***** MATERIAL PROVIDED *****
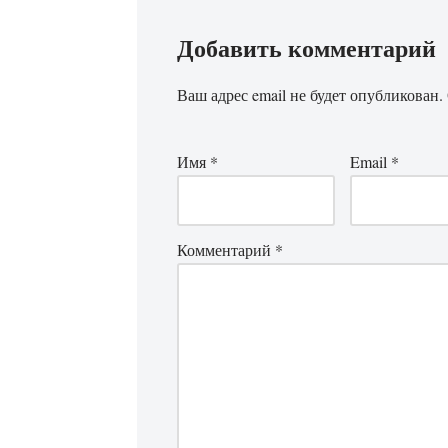
Добавить комментарий
Ваш адрес email не будет опубликован.
Имя
*
Email
*
Комментарий
*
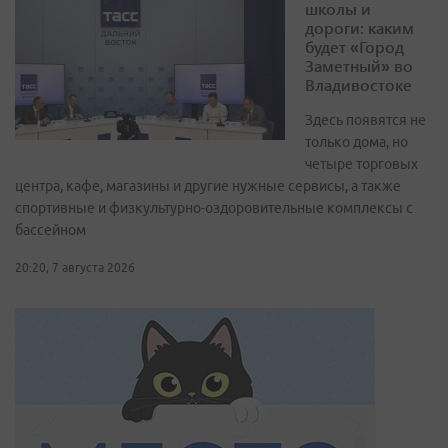
школы и
дороги: каким
будет «Город
Заметный» во
Владивостоке
Здесь появятся не
только дома, но
четыре торговых
центра, кафе, магазины и другие нужные сервисы, а также
спортивные и физкультурно-оздоровительные комплексы с
бассейном
20:20, 7 августа 2026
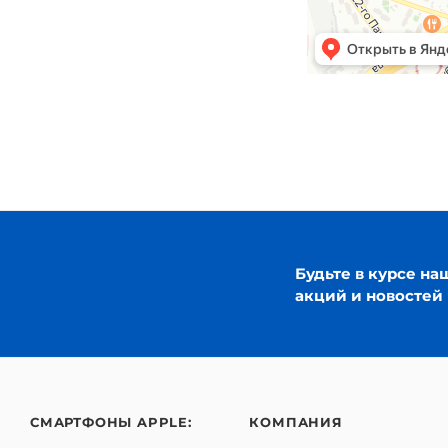
Будьте в курсе на
акций и новостей
СМАРТФОНЫ APPLE:
КОМПАНИЯ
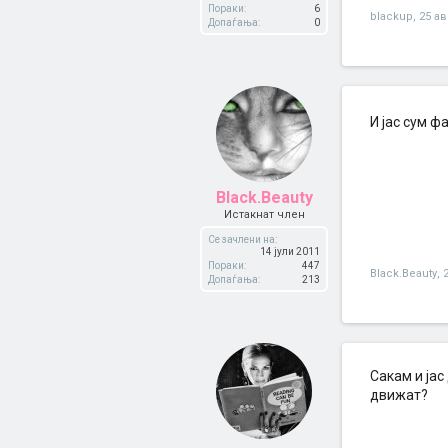
Пораки:
6
blackup
,
25 ав
Допаѓања:
0
И јас сум ф
Black.Beauty
Истакнат член
Се зачлени на:
14 јули 2011
Пораки:
447
Black.Beauty
,
Допаѓања:
213
Сакам и јас
движат?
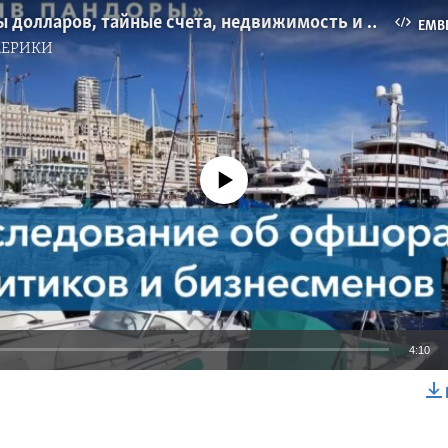
Миллиарды долларов, тайные счета, недвижимость и предметы роскоши
EMB
МЕРИКИ
No media source currently available
4:10
EMBED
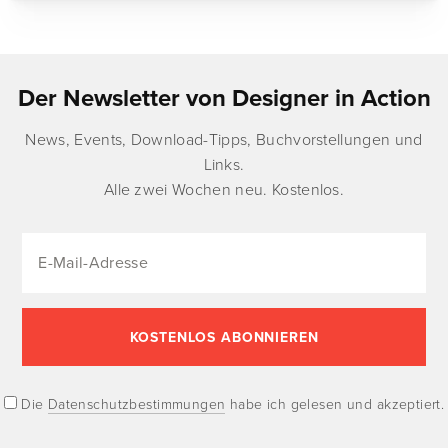
Der Newsletter von Designer in Action
News, Events, Download-Tipps, Buchvorstellungen und
Links.
Alle zwei Wochen neu. Kostenlos.
Die
Datenschutzbestimmungen
habe ich gelesen und akzeptiert.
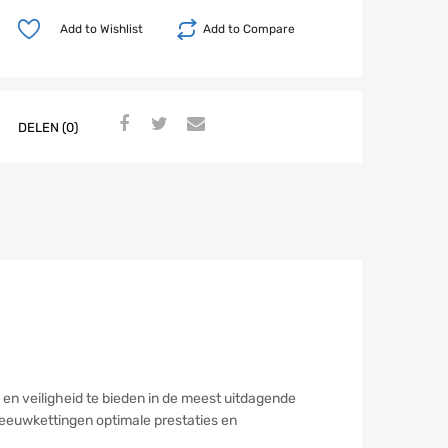
winkelwagen
Add to Wishlist
Add to Compare
DELEN (0)
n veiligheid te bieden in de meest uitdagende
eeuwkettingen optimale prestaties en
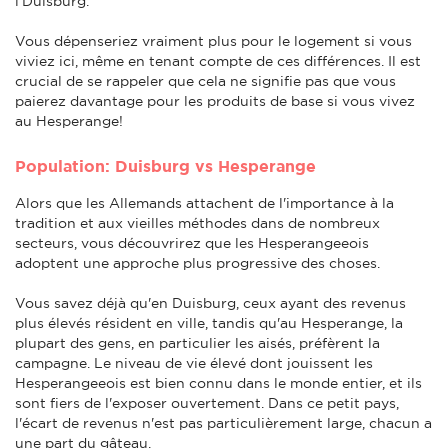
l'Duisburg.
Vous dépenseriez vraiment plus pour le logement si vous
viviez ici, même en tenant compte de ces différences. Il est
crucial de se rappeler que cela ne signifie pas que vous
paierez davantage pour les produits de base si vous vivez
au Hesperange!
Population: Duisburg vs Hesperange
Alors que les Allemands attachent de l'importance à la
tradition et aux vieilles méthodes dans de nombreux
secteurs, vous découvrirez que les Hesperangeeois
adoptent une approche plus progressive des choses.
Vous savez déjà qu'en Duisburg, ceux ayant des revenus
plus élevés résident en ville, tandis qu'au Hesperange, la
plupart des gens, en particulier les aisés, préfèrent la
campagne. Le niveau de vie élevé dont jouissent les
Hesperangeeois est bien connu dans le monde entier, et ils
sont fiers de l'exposer ouvertement. Dans ce petit pays,
l'écart de revenus n'est pas particulièrement large, chacun a
une part du gâteau.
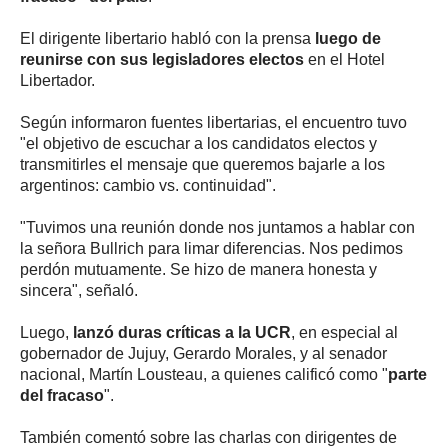
El dirigente libertario habló con la prensa
luego de
reunirse con sus legisladores electos
en el Hotel
Libertador.
Según informaron fuentes libertarias, el encuentro tuvo
"el objetivo de escuchar a los candidatos electos y
transmitirles el mensaje que queremos bajarle a los
argentinos: cambio vs. continuidad".
"Tuvimos una reunión donde nos juntamos a hablar con
la señora Bullrich para limar diferencias. Nos pedimos
perdón mutuamente. Se hizo de manera honesta y
sincera", señaló.
Luego,
lanzó duras críticas a la UCR
, en especial al
gobernador de Jujuy, Gerardo Morales, y al senador
nacional, Martín Lousteau, a quienes calificó como "
parte
del fracaso
".
También comentó sobre las charlas con dirigentes de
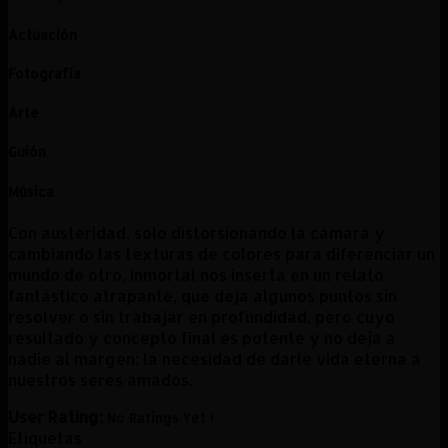
Actuación
Fotografía
Arte
Guión
Música
Con austeridad, solo distorsionando la cámara y
cambiando las texturas de colores para diferenciar un
mundo de otro, Inmortal nos inserta en un relato
fantástico atrapante, que deja algunos puntos sin
resolver o sin trabajar en profundidad, pero cuyo
resultado y concepto final es potente y no deja a
nadie al margen: la necesidad de darle vida eterna a
nuestros seres amados.
User Rating:
No Ratings Yet !
Etiquetas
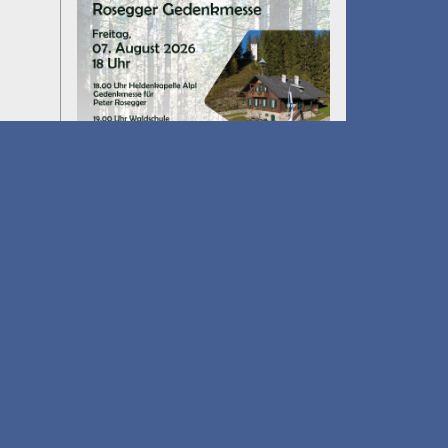
Umfall´n tut
am 14.08.2026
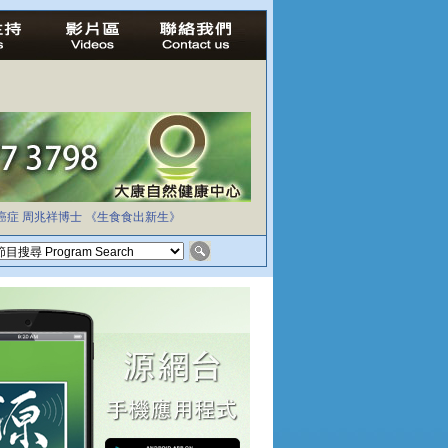
癌症
周兆祥博士
《生食食出新生》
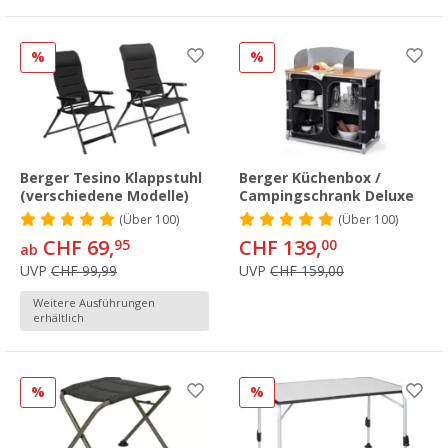
%
%
Berger Tesino Klappstuhl
Berger Küchenbox /
(verschiedene Modelle)
Campingschrank Deluxe
(
Über
100)
(
Über
100)
CHF 69,
CHF 139,
95
00
ab
UVP
CHF 99,99
UVP
CHF 159,00
Weitere Ausführungen
erhältlich
%
%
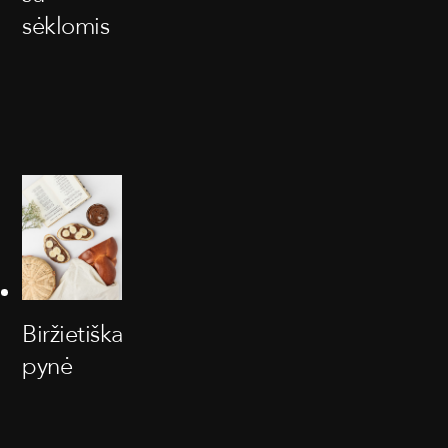
sėklomis
Biržietiška
pynė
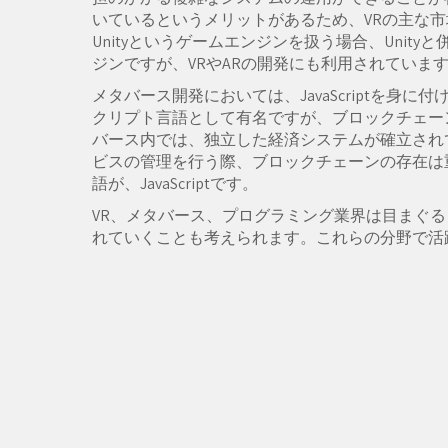
いているというメリットがあるため、VRの主な
Unityというゲームエンジンを扱う場合、Unity
ジンですが、VRやARの開発にも利用されていま
メタバース開発においては、JavaScriptを身に付
クリプト言語として有名ですが、ブロックチェー
バース内では、独立した経済システムが確立され
ビスの管理を行う際、ブロックチェーンの存在は
語が、JavaScriptです。
VR、メタバース、プログラミング業界は目まぐ
れていくことも考えられます。これらの分野で活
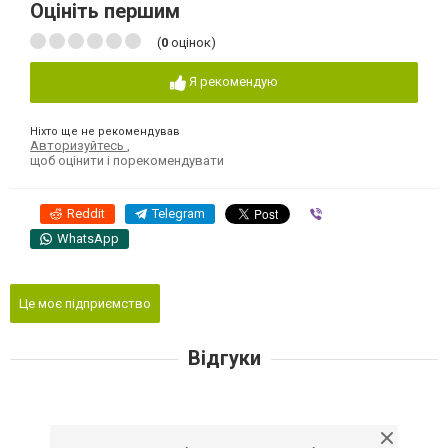
Оцініть першим
(
0
оцінок)
Я рекомендую
Ніхто ще не рекомендував
Авторизуйтесь
,
щоб оцінити і порекомендувати
Reddit
Telegram
Viber
WhatsApp
Це моє підприємство
Відгуки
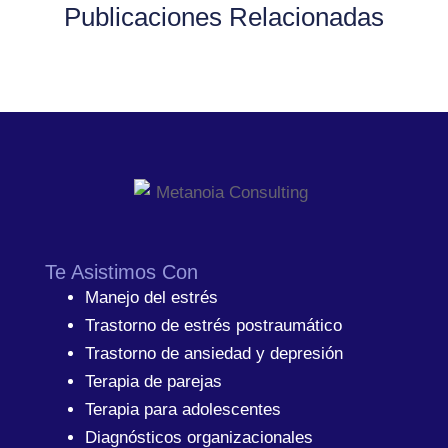
Publicaciones Relacionadas
Te Asistimos Con
Manejo del estrés
Trastorno de estrés postraumático
Trastorno de ansiedad y depresión
Terapia de parejas
Terapia para adolescentes
Diagnósticos organizacionales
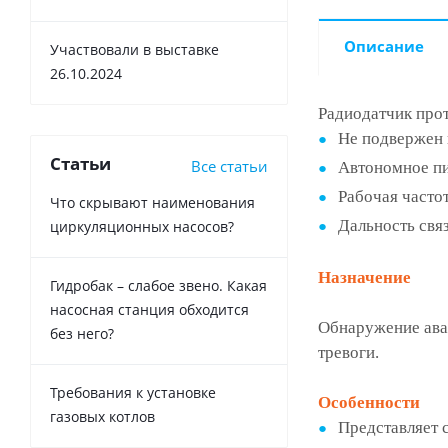
Описание
Участвовали в выставке
26.10.2024
Радиодатчик про
Не подвержен 
Статьи
Все статьи
Автономное п
Рабочая часто
Что скрывают наименования
Дальность связ
циркуляционных насосов?
Назначение
Гидробак – слабое звено. Какая
насосная станция обходится
Обнаружение авар
без него?
тревоги.
Требования к установке
Особенности
газовых котлов
Представляет 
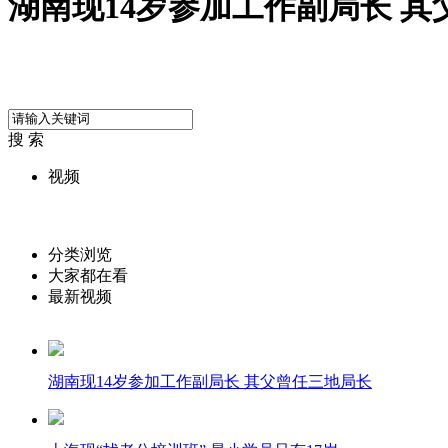
湖南现14岁参加工作副局长 
搜 索
视频
分类浏览
大家都在看
最新视频
湖南现14岁参加工作副局长 其父曾任三地局长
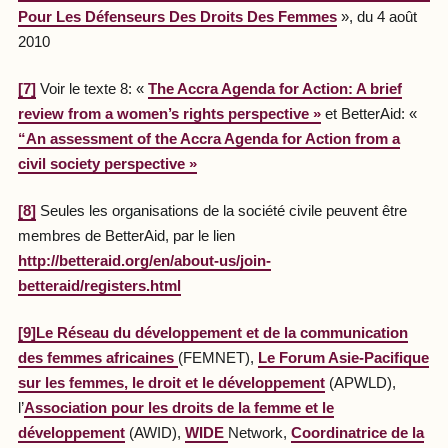
Pour Les Défenseurs Des Droits Des Femmes
», du 4 août
2010
[7]
Voir le texte 8: «
The Accra Agenda for Action: A brief
review from a women’s rights perspective »
et BetterAid: «
“An assessment of the Accra Agenda for Action from a
civil society perspective »
[8]
Seules les organisations de la société civile peuvent être
membres de BetterAid, par le lien
http://betteraid.org/en/about-us/join-
betteraid/registers.html
[9]
Le Réseau du développement et de la communication
des femmes africaines
(FEMNET),
Le Forum Asie-Pacifique
sur les femmes, le droit et le développement
(APWLD),
l’
Association pour les droits de la femme et le
développement
(AWID),
WIDE
Network,
Coordinatrice de la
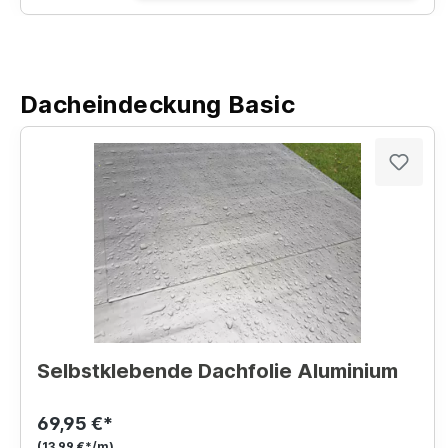
Dacheindeckung Basic
Selbstklebende Dachfolie Aluminium
69,95 €*
(13,99 €*/m)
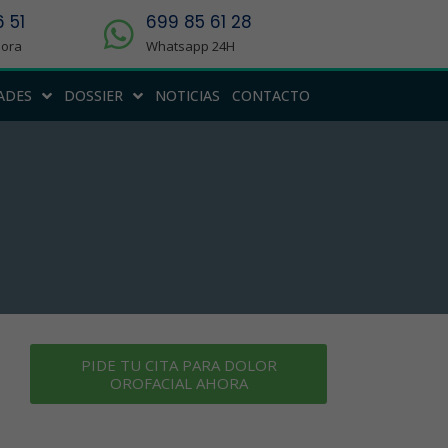
 51
699 85 61 28
hora
Whatsapp 24H
ADES
DOSSIER
NOTICIAS
CONTACTO
PIDE TU CITA PARA DOLOR
OROFACIAL AHORA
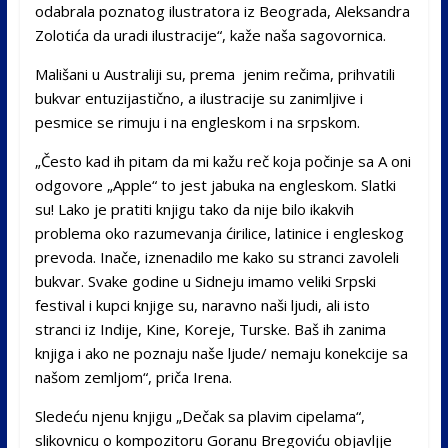
odabrala poznatog ilustratora iz Beograda, Aleksandra
Zolotića da uradi ilustracije“, kaže naša sagovornica.
Mališani u Australiji su, prema jenim rečima, prihvatili
bukvar entuzijastično, a ilustracije su zanimljive i
pesmice se rimuju i na engleskom i na srpskom.
„Često kad ih pitam da mi kažu reč koja počinje sa A oni
odgovore „Apple“ to jest jabuka na engleskom. Slatki
su! Lako je pratiti knjigu tako da nije bilo ikakvih
problema oko razumevanja ćirilice, latinice i engleskog
prevoda. Inače, iznenadilo me kako su stranci zavoleli
bukvar. Svake godine u Sidneju imamo veliki Srpski
festival i kupci knjige su, naravno naši ljudi, ali isto
stranci iz Indije, Kine, Koreje, Turske. Baš ih zanima
knjiga i ako ne poznaju naše ljude/ nemaju konekcije sa
našom zemljom“, priča Irena.
Sledeću njenu knjigu „Dečak sa plavim cipelama“,
slikovnicu o kompozitoru Goranu Bregoviću objavljje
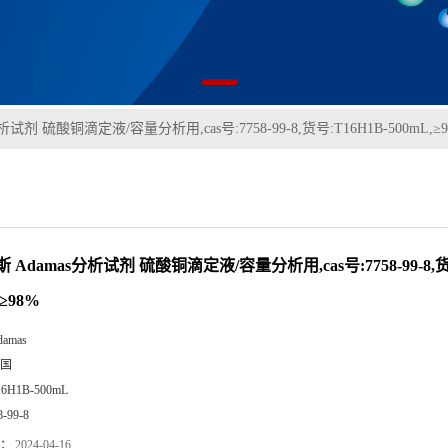
试剂 硫酸铜滴定液/容量分析用,cas号:7758-99-8,货号:T16H1B-500mL,≥
 Adamas分析试剂 硫酸铜滴定液/容量分析用,cas号:7758-99-8,货号
,≥98%
damas
国
16H1B-500mL
8-99-8
：
2024-04-16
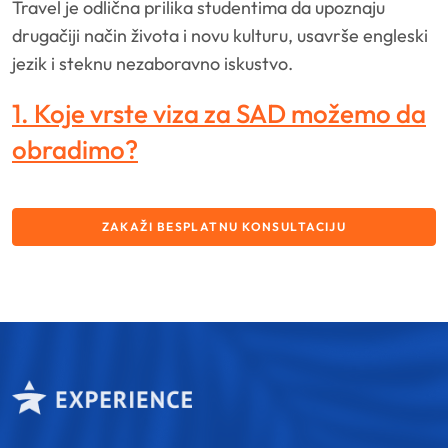
Travel je odlična prilika studentima da upoznaju
drugačiji način života i novu kulturu, usavrše engleski
jezik i steknu nezaboravno iskustvo.
1. Koje vrste viza za SAD možemo da
obradimo?
ZAKAŽI BESPLATNU KONSULTACIJU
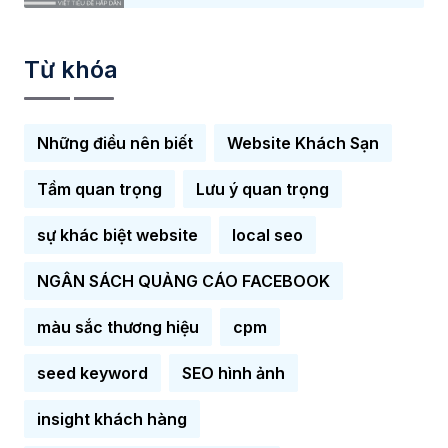
Từ khóa
Những điều nên biết
Website Khách Sạn
Tầm quan trọng
Lưu ý quan trọng
sự khác biệt website
local seo
NGÂN SÁCH QUẢNG CÁO FACEBOOK
màu sắc thương hiệu
cpm
seed keyword
SEO hình ảnh
insight khách hàng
*****
→ **WORK ORDER**
Having found the line with "Pour Les Défenseurs Des Droits Des Femmes" and the line with "problema oko razumevanja" in the material above, write out exactly those two and every line between, leaving the pictures out.

→ **EXERCISE OUTPUT**
Pour Les Défenseurs Des Droits Des Femmes
», du 4 août
2010
[7]
Voir le texte 8: «
The Accra Agenda for Action: A brief
review from a women’s rights perspective »
et BetterAid: «
“An assessment of the Accra Agenda for Action from a
civil society perspective »
[8]
Seules les organisations de la société civile peuvent être
membres de BetterAid, par le lien
http://betteraid.org/en/about-us/join-
betteraid/registers.html
[9]
Le Réseau du développement et de la communication
des femmes africaines
(FEMNET),
Le Forum Asie-Pacifique
sur les femmes, le droit et le développement
(APWLD),
l’
Association pour les droits de la femme et le
développement
(AWID),
WIDE
Network,
Coordinatrice de la
Dacheindeckung Basic
Selbstklebende Dachfolie Aluminium
69,95 €*
(13,99 €*/m)
 51
699 85 61 28
hora
Whatsapp 24H
ADES
DOSSIER
NOTICIAS
CONTACTO
PIDE TU CITA PARA DOLOR
OROFACIAL AHORA
odabrala poznatog ilustratora iz Beograda, Aleksandra
Zolotića da uradi ilustracije“, kaže naša sagovornica.
Mališani u Australiji su, prema jenim rečima, prihvatili
bukvar entuzijastično, a ilustracije su zanimljive i
pesmice se rimuju i na engleskom i na srpskom.
„Često kad ih pitam da mi kažu reč koja počinje sa A oni
odgovore „Apple“ to jest jabuka na engleskom. Slatki
su! Lako je pratiti knjigu tako da nije bilo ikakvih
problema oko razumevanja ćirilice, latinice i engleskog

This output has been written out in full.